名前さんを元の世界に送還してくれるなら、ぼったくられようが土下座を強要されようが全部呑むつもりで会いに来たんだけど。
いざという時に役に立たねーな。
「阿音ちゃんも大変よね。引きこもりの妹さんを抱えている上に、莫大な借金抱えてるんですもの。こういうきっかけでもないと働きづめの彼女が休みを取るなんてありえないのよ。銀さんついてないわね…。やだ私ったら…、銀さんがついてないのはいつものことですね。」
お妙は俺が阿音に会いに来た理由はどうでもいいらしく、焼酎の水割りを作りながら一人でぶつぶつつぶやいている。
「手間かけたな。じゃあ…そろそろ…」
目的の人物に会えない以上、長居する必要はない。
俺は立ちあがろうとした。
「ちょいと待ちな!」
水割りのグラスに添えられていたお妙の手が、俺をブロックしている。
反対側の手に握られたマドラーが、喉元に突き付けられてるんだけどォォォ!!
「店長~ドンペリ一本入りました~!!」
フロア全体に広がった陽気なドンペリコールが終わるとお妙は拘束を解き、マドラーを本来の位置に戻した。
これだから「すまいる」に来るのは嫌だったんだよ。
「俺、ドンペリとか頼んでねーけど…焼酎水割りセット以外頼んでねーけど。」
「そうかしら?私の耳にはドンペリって聞こえたわ。」
「オイ、でまかせ言ってんじゃ…」
俺が「オイ、」と言ったあたりで、お妙は振袖をまくり上げ、手の関節をボキボキ鳴らして完全に戦闘態勢に入った。
「ここに座ったからにはタダじゃ帰さねーぞ!」
完全にロックオンされた。
来るんじゃなかったァァァ!!
ドンペリを無理やり注文させたものの、お妙は名前さんの事をひどく心配していて、俺を質問攻めにした。
新八以外の視点から状況を確かめたかったらしい。
それと、俺は思いつきもしなかったが、彼女は自分の貸した着物が名前さんに似合ってるかやたら気にしていた。

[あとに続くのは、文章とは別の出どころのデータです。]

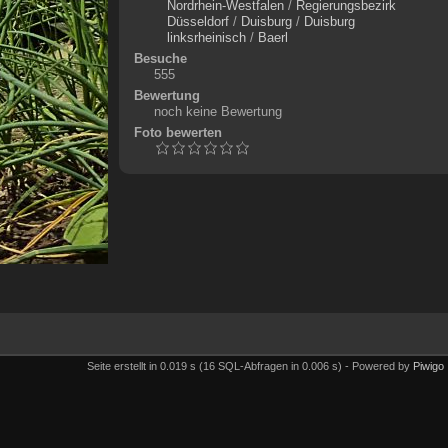
Nordrhein-Westfalen
/
Regierungsbezirk
Düsseldorf
/
Duisburg
/
Duisburg
linksrheinisch
/
Baerl
Besuche
555
Bewertung
noch keine Bewertung
Foto bewerten
Seite erstellt in 0.019 s (16 SQL-Abfragen in 0.006 s) - Powered by
Piwigo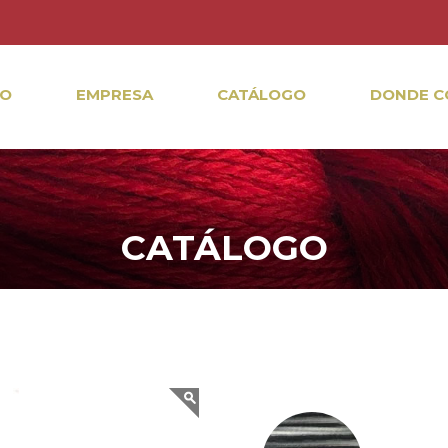
IO
EMPRESA
CATÁLOGO
DONDE C
CATÁLOGO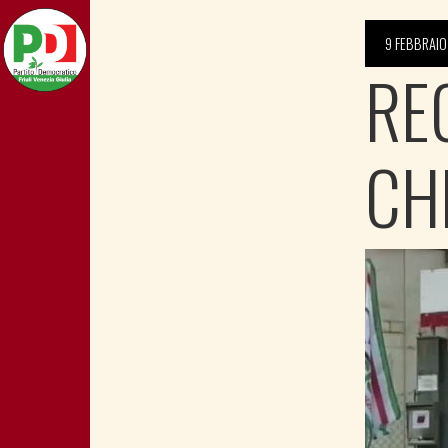
9 FEBBRAIO
RE
CH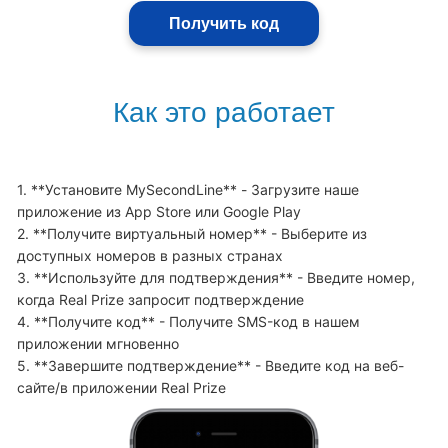
Получить код
Как это работает
1. **Установите MySecondLine** - Загрузите наше 
приложение из App Store или Google Play

2. **Получите виртуальный номер** - Выберите из 
доступных номеров в разных странах

3. **Используйте для подтверждения** - Введите номер, 
когда Real Prize запросит подтверждение

4. **Получите код** - Получите SMS-код в нашем 
приложении мгновенно

5. **Завершите подтверждение** - Введите код на веб-
сайте/в приложении Real Prize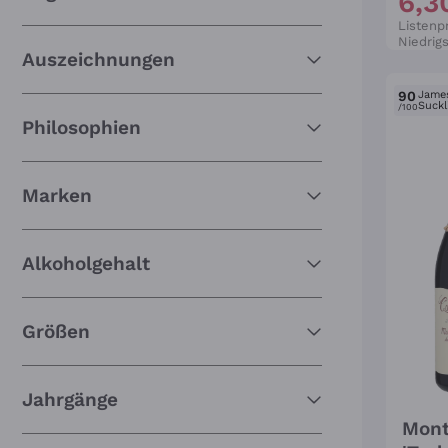
6
,
3
Listenpr
Niedrigs
Auszeichnungen
90
Jame
Suckl
/100
Philosophien
Marken
Alkoholgehalt
Größen
Jahrgänge
Mont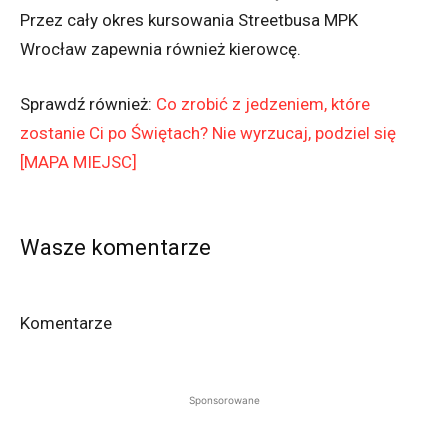
Przez cały okres kursowania Streetbusa MPK
Wrocław zapewnia również kierowcę.
Sprawdź również:
Co zrobić z jedzeniem, które
zostanie Ci po Świętach? Nie wyrzucaj, podziel się
[MAPA MIEJSC]
Wasze komentarze
Komentarze
Sponsorowane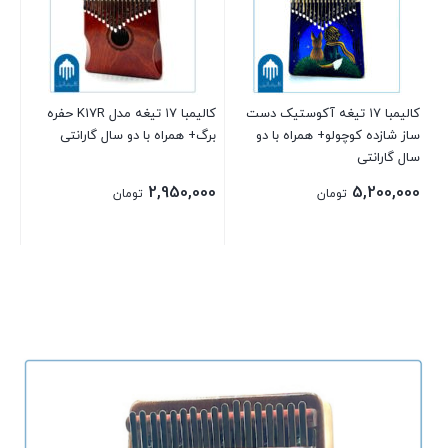
سال
00
00
کالیمبا ۱۷ تیغه آکوستیک دست
کالیمبا ۱۷ تیغه مدل K17R حفره
ساز شازده کوچولو+ همراه با دو
برگ+ همراه با دو سال گارانتی
سال گارانتی
2,950,000
5,200,000
تومان
تومان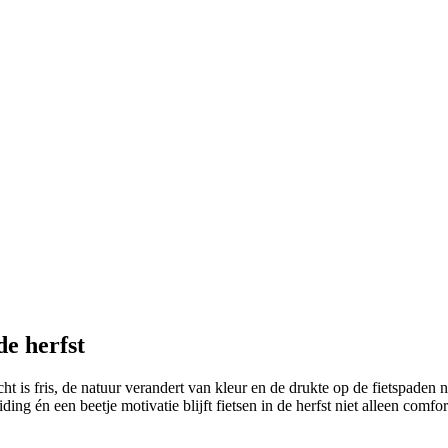
de herfst
ucht is fris, de natuur verandert van kleur en de drukte op de fietspad
ing én een beetje motivatie blijft fietsen in de herfst niet alleen comf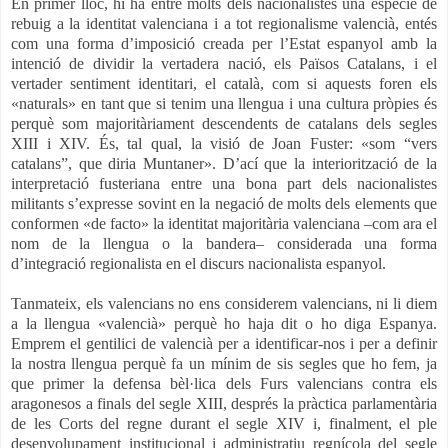
En primer lloc, hi ha entre molts dels nacionalistes una espècie de
rebuig a la identitat valenciana i a tot regionalisme valencià, entés
com una forma d’imposició creada per l’Estat espanyol amb la
intenció de dividir la vertadera nació, els Països Catalans, i el
vertader sentiment identitari, el català, com si aquests foren els
«naturals» en tant que si tenim una llengua i una cultura pròpies és
perquè som majoritàriament descendents de catalans dels segles
XIII i XIV. És, tal qual, la visió de Joan Fuster: «som “vers
catalans”, que diria Muntaner». D’ací que la interiorització de la
interpretació fusteriana entre una bona part dels nacionalistes
militants s’expresse sovint en la negació de molts dels elements que
conformen «de facto» la identitat majoritària valenciana –com ara el
nom de la llengua o la bandera– considerada una forma
d’integració regionalista en el discurs nacionalista espanyol.
Tanmateix, els valencians no ens considerem valencians, ni li diem
a la llengua «valencià» perquè ho haja dit o ho diga Espanya.
Emprem el gentilici de valencià per a identificar-nos i per a definir
la nostra llengua perquè fa un mínim de sis segles que ho fem, ja
que primer la defensa bèl·lica dels Furs valencians contra els
aragonesos a finals del segle XIII, després la pràctica parlamentària
de les Corts del regne durant el segle XIV i, finalment, el ple
desenvolupament institucional i administratiu regnícola del segle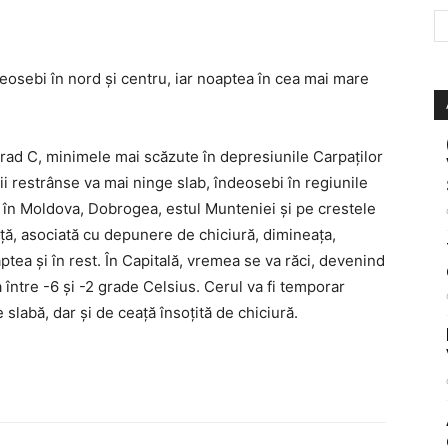
deosebi în nord şi centru, iar noaptea în cea mai mare
 grad C, minimele mai scăzute în depresiunile Carpaţilor
rii restrânse va mai ninge slab, îndeosebi în regiunile
ri în Moldova, Dobrogea, estul Munteniei şi pe crestele
ă, asociată cu depunere de chiciură, dimineaţa,
aptea şi în rest. În Capitală, vremea se va răci, devenind
între -6 și -2 grade Celsius. Cerul va fi temporar
 slabă, dar și de ceaţă însoțită de chiciură.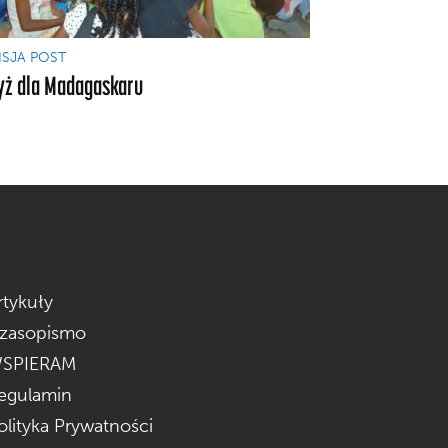
ISJA POST
yż dla Madagaskaru
rtykuły
zasopismo
SPIERAM
egulamin
olityka Prywatności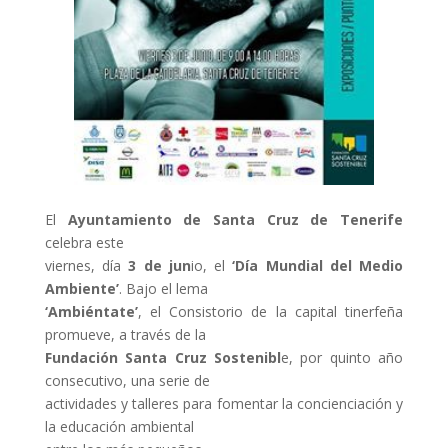
El
Ayuntamiento de Santa Cruz de Tenerife
celebra este
viernes, día
3 de jun
io, el
‘Día Mundial del Medio
Ambiente’
. Bajo el lema
‘Ambiéntate’
, el Consistorio de la capital tinerfeña
promueve, a través de la
Fundación Santa Cruz Sostenibl
e, por quinto año
consecutivo, una serie de
actividades y talleres para fomentar la concienciación y
la educación ambiental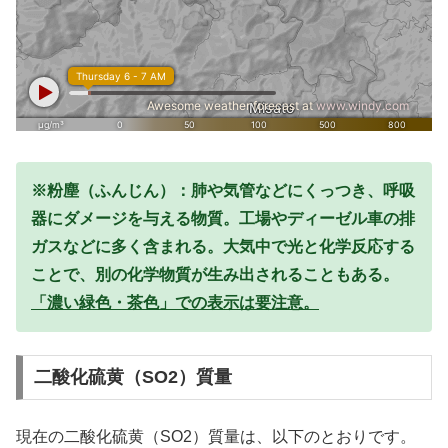
※粉塵（ふんじん）：肺や気管などにくっつき、呼吸
器にダメージを与える物質。工場やディーゼル車の排
ガスなどに多く含まれる。大気中で光と化学反応する
ことで、別の化学物質が生み出されることもある。
「濃い緑色・茶色」での表示は要注意。
二酸化硫黄（SO2）質量
現在の二酸化硫黄（SO2）質量は、以下のとおりです。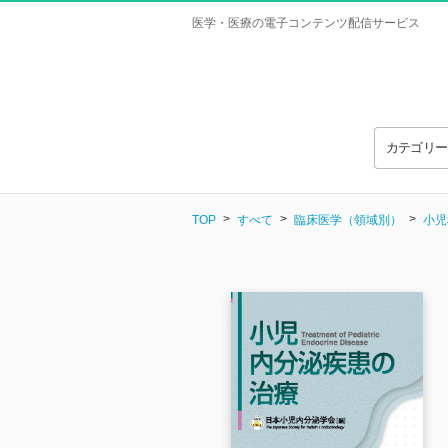
医学・医療の電子コンテンツ配信サービス
カテゴリ
TOP
すべて
臨床医学（領域別）
小児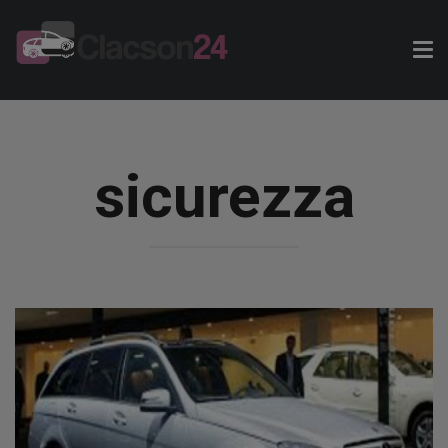
Tog
nav
sicurezza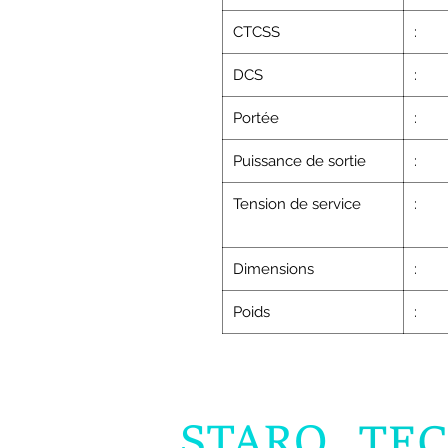
CTCSS
:
DCS
:
Portée
:
Puissance de sortie
:
Tension de service
:
Dimensions
:
Poids
: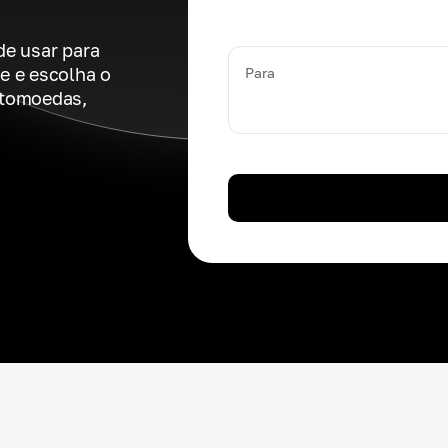
de usar para
e e escolha o
Para
ptomoedas,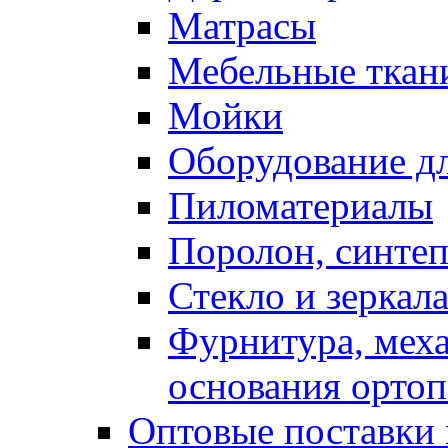
Матрасы
Мебельные ткан
Мойки
Оборудование дл
Пиломатериалы
Поролон, синтеп
Стекло и зеркал
Фурнитура, мех
основания ортоп
Оптовые поставки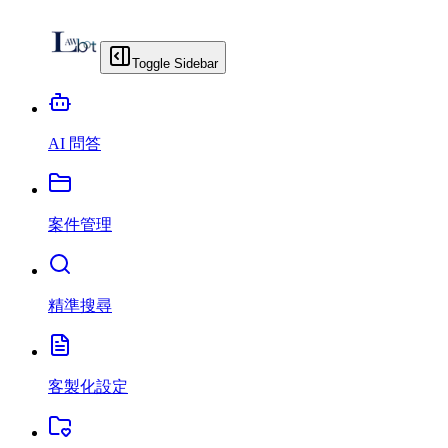
Toggle Sidebar
AI 問答
案件管理
精準搜尋
客製化設定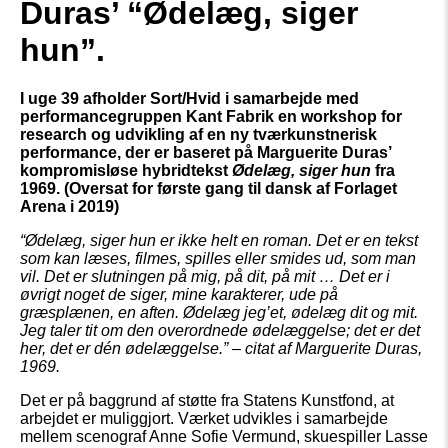
Duras’ “Ødelæg, siger
hun”.
I uge 39 afholder Sort/Hvid i samarbejde med
performancegruppen Kant Fabrik en workshop for
research og udvikling af en ny tværkunstnerisk
performance, der er baseret på Marguerite Duras’
kompromisløse hybridtekst
Ødelæg, siger hun
fra
1969. (Oversat for første gang til dansk af Forlaget
Arena i 2019)
“Ødelæg, siger hun er ikke helt en roman. Det er en tekst
som kan læses, filmes, spilles eller smides ud, som man
vil. Det er slutningen på mig, på dit, på mit … Det er i
øvrigt noget de siger, mine karakterer, ude på
græsplænen, en aften. Ødelæg jeg’et, ødelæg dit og mit.
Jeg taler tit om den overordnede ødelæggelse; det er det
her, det er dén ødelæggelse.” – citat af Marguerite Duras,
1969.
Det er på baggrund af støtte fra Statens Kunstfond, at
arbejdet er muliggjort. Værket udvikles i samarbejde
mellem scenograf Anne Sofie Vermund, skuespiller Lasse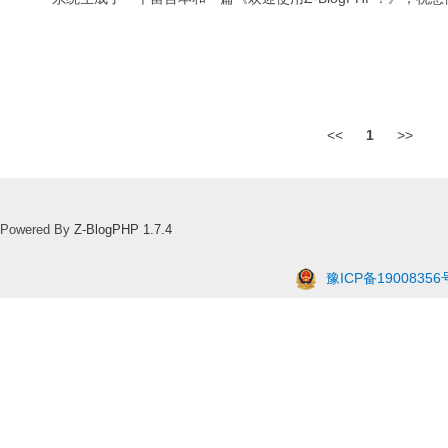
<<
1
>>
Powered By
Z-BlogPHP 1.7.4
豫ICP备19008356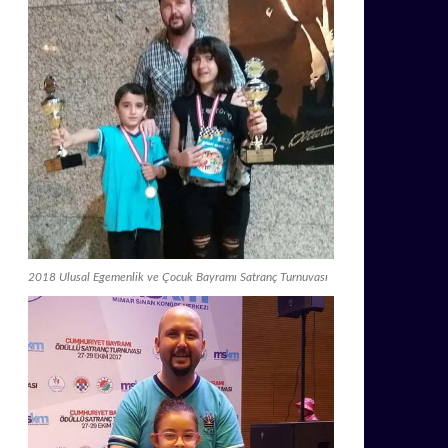
2018 Ulusal Egemenlik ve Çocuk Bayramı Satranç Turnuvası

じっくり観察してねェけど結構いいんじゃねーの。と適当に答えると、それなら安心ね、と意味深に笑っていた。
「本来なら、年の近い私が相談に乗ってあげるのがいいんだけど、何せ稼ぎ頭の彼女が急に休みを取ったから、お店全体のノルマを達成するのに大変なの。毎晩アフターに付き合わないといけないし、オフの時間は、ハロウィンデーの衣装を縫うので精一杯…。」
着席して会話に加わった同僚のおりょうも、通常より出勤日を増やして客に対応していると話していた。
とは言っても、阿音の常連客を横取りすることはせず、最低限の仁義を守って接客しているらしい。
そもそも、阿音とお妙はキャラが全く違うので、つく客も自然と違ってくるのだそうだ。
おりょうは数分後に指名が入り、ちゃっかり追加のつまみを注文すると席をたって行った。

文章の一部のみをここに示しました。